Using Automated Marking in Programming Courses to Enhance Learning (Shafti & El Gemayel, 2026)

Automated marking has been transforming programming education for years, and this chapter is a practical introduction to what it looks like in practice. Focusing on CodeRunner (a widely used Moodle plugin that runs student code against predefined test cases and returns instant feedback), the authors explain how to set up automated assessments, configure test cases, and customise the system for different languages and course contexts. The chapter draws on experience from the University of Strathclyde, where automated marking has been used across Computer Science and non-Computer Science courses at multiple undergraduate levels, and acknowledges both the benefits and the learning curve involved.
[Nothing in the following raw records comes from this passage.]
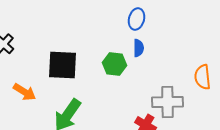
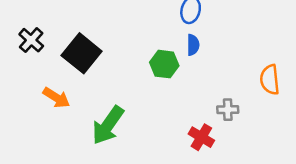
black square: (63, 65) -> (82, 53), moved, turned 36
gray cross: (168, 102) -> (228, 110), size x0.6

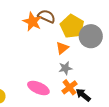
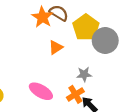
orange triangle: (62, 48) -> (56, 47), moved
gray star: (65, 68) -> (84, 74), moved

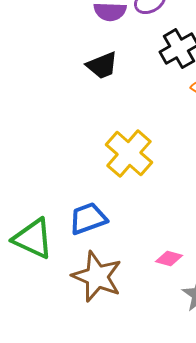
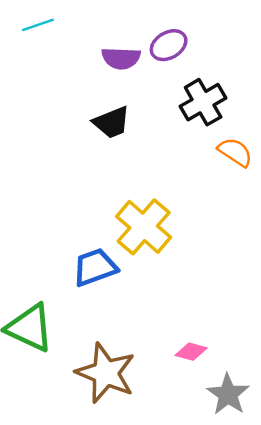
blue trapezoid: (88, 219) -> (95, 267), moved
This chapter is for you if you are considering automated marking for the first time and want to hear the reality of implementing it, rather than a sales pitch. It is also useful if you already use automated tools and want to extend what you do, as the chapter covers advanced configurations and points to further resources. If your students are not computer scientists and have little prior experience of programming, the setting described by the authors will feel particularly familiar.

Happy reading!

References

Clift, L., & Petrovska, O. (2026). Generative AI in Assessments: Before, During, and After. In Teaching Programming Across Disciplines. Edinburgh: University of Edinburgh.
MacLaren, A., Madsen, F., Voigt, A., Buckley, A., & Farrington, T. (2026). Managing the Rubik’s Cube of Assessment: The Action Feedback Protocol. In Teaching Programming Across Disciplines. Edinburgh: University of Edinburgh.
Pankratz, E. (2026). Developing a Skills-Based Framework for Assessments in Programming Courses. In Teaching Programming Across Disciplines. Edinburgh: University of Edinburgh.
Shafti, L. S., & El Gemayel, J. (2026). Using Automated Marking in Programming Courses To Enhance Learning. In Teaching Programming Across Disciplines. Edinburgh: University of Edinburgh.
Waugh, B., Chislett, R., & Dash, L. (2026). Assessment and Marking in an Introductory Programming Course for Physics Students. In Teaching Programming Across Disciplines. Edinburgh: University of Edinburgh.